ACTIVITY: Lines with the word "Mode" in them must be copied from the records below.

RECORDS TO USE:

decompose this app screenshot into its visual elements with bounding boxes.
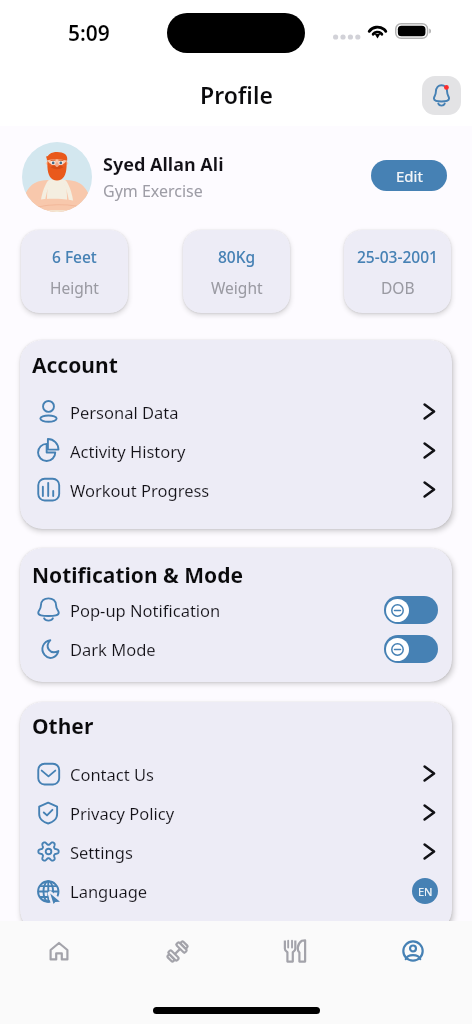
button[interactable]: 80Kg bbox=[183, 230, 290, 313]
staticText: Personal Data bbox=[70, 401, 421, 423]
button[interactable]: Pop-up Notification bbox=[37, 590, 438, 629]
button[interactable]: Toggle bbox=[384, 635, 438, 663]
staticText: Weight bbox=[211, 277, 263, 298]
staticText: Language bbox=[70, 880, 412, 902]
button[interactable]: Dark Mode bbox=[37, 629, 438, 668]
staticText: Privacy Policy bbox=[70, 802, 421, 824]
staticText: Height bbox=[50, 277, 99, 298]
staticText: Profile bbox=[200, 79, 273, 110]
staticText: Other bbox=[32, 712, 94, 741]
staticText: DOB bbox=[381, 277, 415, 298]
staticText: EN bbox=[418, 884, 433, 899]
button[interactable]: 25-03-2001 bbox=[344, 230, 451, 313]
staticText: 5:09 bbox=[68, 19, 110, 48]
button[interactable]: Meals bbox=[236, 921, 354, 981]
staticText: Workout Progress bbox=[70, 479, 421, 501]
staticText: Contact Us bbox=[70, 763, 421, 785]
staticText: Pop-up Notification bbox=[70, 599, 384, 621]
staticText: 25-03-2001 bbox=[357, 246, 438, 267]
staticText: 6 Feet bbox=[52, 246, 97, 267]
button[interactable]: EN bbox=[412, 878, 438, 904]
button[interactable]: Edit bbox=[371, 160, 447, 191]
staticText: Account bbox=[32, 351, 118, 380]
staticText: Dark Mode bbox=[70, 638, 384, 660]
button[interactable]: 6 Feet bbox=[21, 230, 128, 313]
staticText: Syed Allan Ali bbox=[103, 152, 224, 177]
button[interactable]: Privacy Policy bbox=[37, 793, 438, 832]
staticText: 80Kg bbox=[218, 246, 256, 267]
button[interactable]: Profile bbox=[354, 921, 472, 981]
button[interactable]: Settings bbox=[37, 832, 438, 871]
staticText: Notification & Mode bbox=[32, 561, 243, 590]
staticText: Settings bbox=[70, 841, 421, 863]
staticText: Activity History bbox=[70, 440, 421, 462]
staticText: Gym Exercise bbox=[103, 180, 203, 202]
button[interactable]: Contact Us bbox=[37, 754, 438, 793]
button[interactable]: Activity History bbox=[37, 431, 438, 470]
button[interactable]: Home bbox=[0, 921, 118, 981]
button[interactable]: Personal Data bbox=[37, 392, 438, 431]
button[interactable]: Workout Progress bbox=[37, 470, 438, 509]
button[interactable]: Workout bbox=[118, 921, 236, 981]
button[interactable]: Notifications bbox=[422, 76, 461, 115]
button[interactable]: Language bbox=[37, 871, 438, 910]
staticText: Edit bbox=[396, 166, 423, 186]
button[interactable]: Toggle bbox=[384, 596, 438, 624]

COMPLETED EXERCISE:
button[interactable]: Dark Mode bbox=[37, 629, 438, 668]
staticText: Dark Mode bbox=[70, 638, 384, 660]
staticText: Notification & Mode bbox=[32, 561, 243, 590]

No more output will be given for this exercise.